12月11日(金)、慶應義塾大学三田キャンパス(西校舎ホール)において、第119回志木演説会が行われました。

 今回の演説会は、戸山芳昭氏(慶應義塾大学医学部教授/慶應義塾常任理事)を講師にお迎えして、「超高齢社会における日本の医療――慶應医学の取り組み」と題してご講演いただきました。

 戸山氏は本校の19期卒業生でもあり、講演冒頭の自己紹介では、サッカー部に所属した高校時代の思い出についてお話し下さいました。続いて、厳しさを増す日本の経済状況から、日本と世界の人口動態、平均寿命・健康寿命や医療の現状まで、豊富なデータをグラフで示しながら、分かりやすく解説していただきました。

 慶應が継続して行っている百寿者(100歳以上の高齢者)調査からは、健康で長生きするための因子について具体的にお話し下さいましたが、特に強調されていたのは、煙草は絶対によくないということ。戸山氏の仰るとおり、生徒たちには、20歳を過ぎても生涯すわないでほしいと思います。また、健康で長生きしている高齢者には高校の成績が良かった人が多い、という調査結果には特に会場が沸きました。

 慶應医学の取り組みについては、2017年に100周年を迎える医学部の歴史に簡単に触れた後、百寿研究や食に関する科学的研究、iPS細胞による再生医療などを挙げられ、最新の研究動向についてもお話し下さいました。

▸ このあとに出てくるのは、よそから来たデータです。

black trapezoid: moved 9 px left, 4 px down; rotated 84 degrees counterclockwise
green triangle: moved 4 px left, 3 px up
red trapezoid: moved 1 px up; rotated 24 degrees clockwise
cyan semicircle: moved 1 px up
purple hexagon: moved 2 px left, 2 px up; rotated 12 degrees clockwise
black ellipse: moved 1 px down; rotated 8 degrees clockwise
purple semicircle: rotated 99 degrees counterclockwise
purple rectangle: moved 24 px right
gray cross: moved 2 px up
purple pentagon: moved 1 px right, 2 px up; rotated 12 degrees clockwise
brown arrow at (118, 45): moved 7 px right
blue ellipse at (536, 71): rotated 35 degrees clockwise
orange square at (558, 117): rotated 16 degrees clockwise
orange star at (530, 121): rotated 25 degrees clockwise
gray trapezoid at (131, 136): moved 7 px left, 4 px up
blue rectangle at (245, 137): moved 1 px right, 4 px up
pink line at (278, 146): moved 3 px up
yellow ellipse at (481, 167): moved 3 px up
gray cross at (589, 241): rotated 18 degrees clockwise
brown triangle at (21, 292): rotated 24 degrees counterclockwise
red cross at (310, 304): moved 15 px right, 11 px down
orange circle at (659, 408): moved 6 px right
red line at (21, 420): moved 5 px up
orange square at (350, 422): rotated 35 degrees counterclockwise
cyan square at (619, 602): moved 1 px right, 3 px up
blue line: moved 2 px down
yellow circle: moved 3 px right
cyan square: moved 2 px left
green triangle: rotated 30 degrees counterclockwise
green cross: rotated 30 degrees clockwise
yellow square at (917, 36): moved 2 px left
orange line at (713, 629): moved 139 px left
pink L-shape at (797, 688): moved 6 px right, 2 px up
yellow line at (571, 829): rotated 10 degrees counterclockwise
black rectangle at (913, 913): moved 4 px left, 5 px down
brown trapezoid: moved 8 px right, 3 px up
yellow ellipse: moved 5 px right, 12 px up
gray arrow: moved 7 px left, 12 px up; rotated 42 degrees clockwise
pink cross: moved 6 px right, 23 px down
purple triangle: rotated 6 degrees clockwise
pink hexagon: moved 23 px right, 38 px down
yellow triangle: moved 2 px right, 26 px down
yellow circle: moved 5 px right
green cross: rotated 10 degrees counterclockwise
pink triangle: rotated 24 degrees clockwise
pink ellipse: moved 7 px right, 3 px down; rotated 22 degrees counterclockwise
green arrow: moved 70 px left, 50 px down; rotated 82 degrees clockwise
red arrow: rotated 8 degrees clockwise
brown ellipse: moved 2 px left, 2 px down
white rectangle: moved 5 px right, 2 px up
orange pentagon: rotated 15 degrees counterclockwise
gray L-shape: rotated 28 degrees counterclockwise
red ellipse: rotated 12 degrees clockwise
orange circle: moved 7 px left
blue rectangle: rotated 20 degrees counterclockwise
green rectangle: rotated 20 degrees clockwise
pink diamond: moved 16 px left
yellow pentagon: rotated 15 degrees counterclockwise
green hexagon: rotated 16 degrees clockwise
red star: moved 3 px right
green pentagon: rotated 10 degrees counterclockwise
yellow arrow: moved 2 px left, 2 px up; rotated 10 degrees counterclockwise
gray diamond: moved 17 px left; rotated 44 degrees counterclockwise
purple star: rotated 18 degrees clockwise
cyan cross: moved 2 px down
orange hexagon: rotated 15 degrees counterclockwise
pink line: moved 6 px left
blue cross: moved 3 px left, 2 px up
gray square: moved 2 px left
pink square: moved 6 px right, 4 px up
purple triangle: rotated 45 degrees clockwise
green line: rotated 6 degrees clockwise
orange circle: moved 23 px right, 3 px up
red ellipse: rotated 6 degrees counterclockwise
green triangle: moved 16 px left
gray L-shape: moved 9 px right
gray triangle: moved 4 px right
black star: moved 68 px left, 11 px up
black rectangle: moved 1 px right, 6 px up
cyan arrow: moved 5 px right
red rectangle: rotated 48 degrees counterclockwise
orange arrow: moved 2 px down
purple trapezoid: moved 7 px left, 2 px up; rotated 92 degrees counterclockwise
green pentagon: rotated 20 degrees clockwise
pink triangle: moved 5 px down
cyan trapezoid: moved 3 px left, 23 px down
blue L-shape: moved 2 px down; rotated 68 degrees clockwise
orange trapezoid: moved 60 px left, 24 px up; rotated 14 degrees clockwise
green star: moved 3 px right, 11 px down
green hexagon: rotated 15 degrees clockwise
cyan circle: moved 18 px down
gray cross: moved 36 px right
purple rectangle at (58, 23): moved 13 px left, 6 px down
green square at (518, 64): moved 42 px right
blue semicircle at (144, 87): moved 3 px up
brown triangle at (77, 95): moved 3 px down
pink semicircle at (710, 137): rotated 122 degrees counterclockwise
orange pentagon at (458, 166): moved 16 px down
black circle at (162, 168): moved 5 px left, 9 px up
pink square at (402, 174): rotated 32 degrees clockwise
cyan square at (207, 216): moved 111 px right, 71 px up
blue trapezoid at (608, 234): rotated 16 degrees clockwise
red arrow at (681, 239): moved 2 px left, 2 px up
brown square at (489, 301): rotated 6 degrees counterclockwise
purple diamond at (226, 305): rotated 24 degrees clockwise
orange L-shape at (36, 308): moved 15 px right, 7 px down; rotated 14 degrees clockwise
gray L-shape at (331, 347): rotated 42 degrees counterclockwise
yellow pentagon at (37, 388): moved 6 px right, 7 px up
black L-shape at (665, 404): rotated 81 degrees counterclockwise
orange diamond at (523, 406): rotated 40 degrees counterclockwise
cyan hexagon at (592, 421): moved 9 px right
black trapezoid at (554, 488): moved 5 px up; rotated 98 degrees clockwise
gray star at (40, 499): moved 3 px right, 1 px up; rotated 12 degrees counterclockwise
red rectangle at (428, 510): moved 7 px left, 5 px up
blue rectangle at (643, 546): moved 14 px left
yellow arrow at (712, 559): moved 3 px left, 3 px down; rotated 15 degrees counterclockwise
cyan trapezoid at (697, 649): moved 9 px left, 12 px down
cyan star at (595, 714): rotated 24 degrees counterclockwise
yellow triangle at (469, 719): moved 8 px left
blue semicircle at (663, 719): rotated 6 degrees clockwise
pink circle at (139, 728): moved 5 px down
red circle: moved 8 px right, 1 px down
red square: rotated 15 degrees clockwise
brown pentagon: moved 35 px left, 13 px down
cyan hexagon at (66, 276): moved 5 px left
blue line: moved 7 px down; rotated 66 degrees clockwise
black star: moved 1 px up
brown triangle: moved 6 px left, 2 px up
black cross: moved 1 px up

 講演の最後には後輩たちに向けて、多様な視点からアドバイスをいただきましたが、特に「若いうちは迷ったら自分にとって大変な方、辛い方を選びなさい」というメッセージは、ちょうど進路に悩んでいる3年生にとって、貴重なアドバイスになったのではないでしょうか。戸山氏は予定の時間いっぱいまでお話し下さった後、サッカーと勉学とに励んだ高校時代の原動力は何だったのかなど、生徒からの質問にも丁寧に答えて下さいました。

 講演の後、オーストラリアのトゥーンバ・グラマー・スクールから本校を訪れている留学生2人に、英語と日本語による自己紹介スピーチを披露してもらいました。

 最後に、毎年恒例となっている自由選択科目「芸術A」の選択者による男声合唱の発表がありました。「Sound Celebration」「今年」「いざ起て戦人よ」「慶應義塾塾歌」の4曲を披露してくれましたが、今年は指揮・ピアノ伴奏・司会のすべてを生徒が担当し、完成したステージをみせてくれました。